● **The data**

=== Section Start ===

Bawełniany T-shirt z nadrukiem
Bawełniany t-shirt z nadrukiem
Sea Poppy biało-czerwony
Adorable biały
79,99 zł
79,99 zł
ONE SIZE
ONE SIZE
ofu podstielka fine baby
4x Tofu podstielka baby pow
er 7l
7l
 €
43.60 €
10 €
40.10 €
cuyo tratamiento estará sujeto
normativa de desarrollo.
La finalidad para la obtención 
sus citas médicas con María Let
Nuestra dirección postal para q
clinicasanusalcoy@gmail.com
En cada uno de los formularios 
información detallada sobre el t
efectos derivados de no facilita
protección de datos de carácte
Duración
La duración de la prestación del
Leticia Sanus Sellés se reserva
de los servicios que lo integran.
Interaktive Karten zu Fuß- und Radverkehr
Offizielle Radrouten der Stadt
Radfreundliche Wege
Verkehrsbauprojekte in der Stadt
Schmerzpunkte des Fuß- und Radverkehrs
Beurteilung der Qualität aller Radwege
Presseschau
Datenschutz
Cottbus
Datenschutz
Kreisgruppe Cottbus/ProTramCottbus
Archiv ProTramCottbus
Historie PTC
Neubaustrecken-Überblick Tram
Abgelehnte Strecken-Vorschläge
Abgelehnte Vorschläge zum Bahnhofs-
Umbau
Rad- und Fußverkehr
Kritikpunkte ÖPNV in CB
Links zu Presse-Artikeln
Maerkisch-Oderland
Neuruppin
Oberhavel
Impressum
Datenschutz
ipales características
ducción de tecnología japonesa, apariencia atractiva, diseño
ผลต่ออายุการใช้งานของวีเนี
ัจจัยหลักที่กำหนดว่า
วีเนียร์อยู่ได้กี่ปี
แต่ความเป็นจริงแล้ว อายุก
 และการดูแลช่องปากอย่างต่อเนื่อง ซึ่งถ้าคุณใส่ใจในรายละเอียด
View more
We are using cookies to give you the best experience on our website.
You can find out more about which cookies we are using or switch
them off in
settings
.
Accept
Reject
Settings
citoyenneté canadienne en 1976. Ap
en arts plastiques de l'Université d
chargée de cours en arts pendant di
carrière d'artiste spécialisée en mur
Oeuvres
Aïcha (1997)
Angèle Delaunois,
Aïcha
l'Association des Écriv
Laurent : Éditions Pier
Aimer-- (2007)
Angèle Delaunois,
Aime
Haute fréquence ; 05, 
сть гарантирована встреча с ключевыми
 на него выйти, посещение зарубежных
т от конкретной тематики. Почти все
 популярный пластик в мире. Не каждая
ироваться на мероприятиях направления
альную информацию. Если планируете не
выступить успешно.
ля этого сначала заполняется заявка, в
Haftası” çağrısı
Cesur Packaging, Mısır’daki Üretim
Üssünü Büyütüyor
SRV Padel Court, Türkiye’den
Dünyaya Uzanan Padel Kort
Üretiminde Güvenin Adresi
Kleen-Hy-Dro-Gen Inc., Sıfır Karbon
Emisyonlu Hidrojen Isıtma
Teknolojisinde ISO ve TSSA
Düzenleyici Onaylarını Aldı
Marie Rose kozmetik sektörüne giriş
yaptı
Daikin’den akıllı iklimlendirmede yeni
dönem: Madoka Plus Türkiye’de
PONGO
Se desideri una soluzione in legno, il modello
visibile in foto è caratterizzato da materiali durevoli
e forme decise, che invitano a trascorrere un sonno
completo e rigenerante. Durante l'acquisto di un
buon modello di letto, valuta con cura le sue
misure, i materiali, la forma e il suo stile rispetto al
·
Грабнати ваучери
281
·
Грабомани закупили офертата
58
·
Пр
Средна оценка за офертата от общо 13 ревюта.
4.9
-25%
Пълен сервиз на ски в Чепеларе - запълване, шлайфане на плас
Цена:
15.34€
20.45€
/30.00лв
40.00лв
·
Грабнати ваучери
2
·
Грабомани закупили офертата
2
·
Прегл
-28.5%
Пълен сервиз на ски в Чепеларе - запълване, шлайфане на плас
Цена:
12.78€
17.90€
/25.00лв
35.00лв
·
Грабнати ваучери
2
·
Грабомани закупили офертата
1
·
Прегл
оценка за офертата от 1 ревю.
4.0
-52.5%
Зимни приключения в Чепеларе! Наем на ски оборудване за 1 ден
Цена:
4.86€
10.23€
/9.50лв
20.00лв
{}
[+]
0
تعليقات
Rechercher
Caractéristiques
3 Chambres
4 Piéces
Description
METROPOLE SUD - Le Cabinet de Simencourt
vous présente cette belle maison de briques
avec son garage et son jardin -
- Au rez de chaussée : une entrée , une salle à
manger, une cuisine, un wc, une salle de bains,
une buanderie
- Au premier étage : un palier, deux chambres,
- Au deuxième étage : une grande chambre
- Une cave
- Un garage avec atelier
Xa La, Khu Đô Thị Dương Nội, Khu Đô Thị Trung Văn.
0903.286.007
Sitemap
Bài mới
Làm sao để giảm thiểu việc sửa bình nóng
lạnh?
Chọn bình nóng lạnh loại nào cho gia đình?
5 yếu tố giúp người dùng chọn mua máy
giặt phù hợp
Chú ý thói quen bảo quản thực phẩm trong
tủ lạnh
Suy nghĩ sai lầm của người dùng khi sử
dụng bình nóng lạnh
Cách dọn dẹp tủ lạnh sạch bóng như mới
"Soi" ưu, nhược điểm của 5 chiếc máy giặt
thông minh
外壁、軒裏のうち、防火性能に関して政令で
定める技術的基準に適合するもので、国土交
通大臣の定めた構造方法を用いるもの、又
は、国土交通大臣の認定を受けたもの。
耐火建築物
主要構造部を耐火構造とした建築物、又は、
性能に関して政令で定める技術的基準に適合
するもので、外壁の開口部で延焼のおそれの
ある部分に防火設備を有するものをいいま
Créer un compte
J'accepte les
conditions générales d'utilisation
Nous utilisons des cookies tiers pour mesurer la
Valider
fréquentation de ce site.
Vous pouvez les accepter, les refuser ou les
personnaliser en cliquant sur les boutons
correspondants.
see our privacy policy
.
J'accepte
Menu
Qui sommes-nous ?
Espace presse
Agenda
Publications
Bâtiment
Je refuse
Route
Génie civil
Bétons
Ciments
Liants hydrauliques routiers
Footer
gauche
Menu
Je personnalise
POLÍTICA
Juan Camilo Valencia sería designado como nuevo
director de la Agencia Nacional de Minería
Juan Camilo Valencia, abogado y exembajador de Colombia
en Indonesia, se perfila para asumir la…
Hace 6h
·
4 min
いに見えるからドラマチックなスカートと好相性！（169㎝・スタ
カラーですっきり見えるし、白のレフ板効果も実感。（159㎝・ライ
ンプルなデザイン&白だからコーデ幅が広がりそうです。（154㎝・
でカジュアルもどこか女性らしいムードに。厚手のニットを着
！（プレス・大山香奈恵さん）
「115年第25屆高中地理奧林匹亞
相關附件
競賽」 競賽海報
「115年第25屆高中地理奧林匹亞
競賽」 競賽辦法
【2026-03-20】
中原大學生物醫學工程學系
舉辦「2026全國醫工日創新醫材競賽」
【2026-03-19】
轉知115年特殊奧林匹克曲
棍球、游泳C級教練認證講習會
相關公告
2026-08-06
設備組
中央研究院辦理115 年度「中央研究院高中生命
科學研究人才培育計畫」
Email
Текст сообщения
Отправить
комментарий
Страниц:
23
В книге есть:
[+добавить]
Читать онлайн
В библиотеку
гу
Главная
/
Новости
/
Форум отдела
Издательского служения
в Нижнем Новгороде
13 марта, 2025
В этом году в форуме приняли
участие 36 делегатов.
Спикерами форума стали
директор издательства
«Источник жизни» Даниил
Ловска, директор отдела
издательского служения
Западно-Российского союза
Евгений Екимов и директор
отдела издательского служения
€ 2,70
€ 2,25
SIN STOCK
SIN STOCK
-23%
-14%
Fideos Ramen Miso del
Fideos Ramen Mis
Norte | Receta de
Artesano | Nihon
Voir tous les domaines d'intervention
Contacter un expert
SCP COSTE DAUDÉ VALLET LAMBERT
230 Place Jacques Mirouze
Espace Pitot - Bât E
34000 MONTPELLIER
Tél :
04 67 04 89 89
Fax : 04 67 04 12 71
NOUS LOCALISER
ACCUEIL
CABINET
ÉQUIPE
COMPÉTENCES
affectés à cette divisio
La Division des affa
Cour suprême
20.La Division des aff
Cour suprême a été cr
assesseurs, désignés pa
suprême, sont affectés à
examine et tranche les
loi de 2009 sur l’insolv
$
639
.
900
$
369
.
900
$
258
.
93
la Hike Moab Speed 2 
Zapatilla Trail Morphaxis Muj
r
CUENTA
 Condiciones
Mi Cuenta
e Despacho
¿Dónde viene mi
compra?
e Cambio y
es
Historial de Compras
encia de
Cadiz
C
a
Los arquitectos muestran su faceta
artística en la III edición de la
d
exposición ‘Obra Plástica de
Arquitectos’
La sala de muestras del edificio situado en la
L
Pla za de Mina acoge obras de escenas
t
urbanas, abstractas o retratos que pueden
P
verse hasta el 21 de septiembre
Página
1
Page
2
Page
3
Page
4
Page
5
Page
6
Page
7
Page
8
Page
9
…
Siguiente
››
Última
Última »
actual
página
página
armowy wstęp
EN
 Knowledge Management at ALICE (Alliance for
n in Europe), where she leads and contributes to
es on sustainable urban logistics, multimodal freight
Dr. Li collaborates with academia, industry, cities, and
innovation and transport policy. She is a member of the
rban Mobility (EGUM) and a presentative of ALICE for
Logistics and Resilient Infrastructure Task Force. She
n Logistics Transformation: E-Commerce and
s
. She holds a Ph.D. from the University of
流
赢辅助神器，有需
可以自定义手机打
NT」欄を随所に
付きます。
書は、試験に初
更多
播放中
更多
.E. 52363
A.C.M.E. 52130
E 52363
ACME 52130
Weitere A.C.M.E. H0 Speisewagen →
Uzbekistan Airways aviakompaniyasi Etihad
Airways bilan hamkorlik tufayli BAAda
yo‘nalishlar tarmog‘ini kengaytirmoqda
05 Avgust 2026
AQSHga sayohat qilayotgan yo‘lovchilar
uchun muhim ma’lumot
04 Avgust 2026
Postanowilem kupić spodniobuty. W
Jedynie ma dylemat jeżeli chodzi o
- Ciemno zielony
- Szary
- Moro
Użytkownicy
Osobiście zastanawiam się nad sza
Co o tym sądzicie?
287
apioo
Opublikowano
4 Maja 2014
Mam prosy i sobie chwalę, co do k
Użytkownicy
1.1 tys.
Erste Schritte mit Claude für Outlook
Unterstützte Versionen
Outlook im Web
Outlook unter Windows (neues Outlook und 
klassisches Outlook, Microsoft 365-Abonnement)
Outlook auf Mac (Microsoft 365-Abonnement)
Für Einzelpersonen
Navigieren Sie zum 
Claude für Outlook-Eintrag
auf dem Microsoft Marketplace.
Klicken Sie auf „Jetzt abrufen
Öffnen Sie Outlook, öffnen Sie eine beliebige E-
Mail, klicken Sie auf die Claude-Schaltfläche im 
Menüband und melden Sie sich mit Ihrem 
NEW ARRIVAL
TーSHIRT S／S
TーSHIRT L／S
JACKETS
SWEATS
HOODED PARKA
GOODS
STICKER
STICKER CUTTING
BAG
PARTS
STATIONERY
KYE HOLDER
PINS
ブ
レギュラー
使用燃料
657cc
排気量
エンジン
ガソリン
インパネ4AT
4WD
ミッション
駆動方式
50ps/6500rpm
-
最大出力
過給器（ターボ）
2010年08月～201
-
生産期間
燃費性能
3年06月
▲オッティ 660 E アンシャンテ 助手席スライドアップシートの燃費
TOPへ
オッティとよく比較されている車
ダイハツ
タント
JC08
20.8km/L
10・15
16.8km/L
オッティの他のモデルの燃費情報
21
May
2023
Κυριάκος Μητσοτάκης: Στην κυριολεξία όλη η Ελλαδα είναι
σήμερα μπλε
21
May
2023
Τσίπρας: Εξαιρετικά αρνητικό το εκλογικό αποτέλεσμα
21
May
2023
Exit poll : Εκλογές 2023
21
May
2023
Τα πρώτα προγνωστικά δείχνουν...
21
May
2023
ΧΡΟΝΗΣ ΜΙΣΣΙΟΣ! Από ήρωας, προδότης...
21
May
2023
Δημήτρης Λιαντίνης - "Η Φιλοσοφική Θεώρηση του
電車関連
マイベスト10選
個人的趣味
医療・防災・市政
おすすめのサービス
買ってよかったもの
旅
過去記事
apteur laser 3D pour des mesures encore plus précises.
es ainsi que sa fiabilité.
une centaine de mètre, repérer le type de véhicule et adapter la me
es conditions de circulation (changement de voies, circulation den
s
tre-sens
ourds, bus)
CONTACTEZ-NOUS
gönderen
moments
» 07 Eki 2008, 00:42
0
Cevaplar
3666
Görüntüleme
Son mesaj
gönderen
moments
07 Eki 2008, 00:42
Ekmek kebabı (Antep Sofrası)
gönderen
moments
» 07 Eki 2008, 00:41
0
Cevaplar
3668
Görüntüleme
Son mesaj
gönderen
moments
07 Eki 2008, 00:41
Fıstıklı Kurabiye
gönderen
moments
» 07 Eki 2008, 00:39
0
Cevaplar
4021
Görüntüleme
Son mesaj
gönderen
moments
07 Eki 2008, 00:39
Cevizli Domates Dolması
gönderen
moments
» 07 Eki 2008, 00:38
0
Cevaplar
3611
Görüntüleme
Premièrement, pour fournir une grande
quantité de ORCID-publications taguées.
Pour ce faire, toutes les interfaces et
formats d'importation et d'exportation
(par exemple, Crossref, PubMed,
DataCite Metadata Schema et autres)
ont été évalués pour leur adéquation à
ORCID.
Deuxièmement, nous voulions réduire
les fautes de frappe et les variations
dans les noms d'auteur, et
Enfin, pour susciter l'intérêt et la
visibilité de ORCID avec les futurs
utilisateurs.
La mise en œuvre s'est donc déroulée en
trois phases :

=== Section End ===

● **Work instructions**
Above are records; repeat only the lines starting at the line with "ある部分に防火設備を有するものをいいま" and ending at the line with "correspondants.", exactly as they appear, both included.

● **Solution to this task**
ある部分に防火設備を有するものをいいま
Créer un compte
J'accepte les
conditions générales d'utilisation
Nous utilisons des cookies tiers pour mesurer la
Valider
fréquentation de ce site.
Vous pouvez les accepter, les refuser ou les
personnaliser en cliquant sur les boutons
correspondants.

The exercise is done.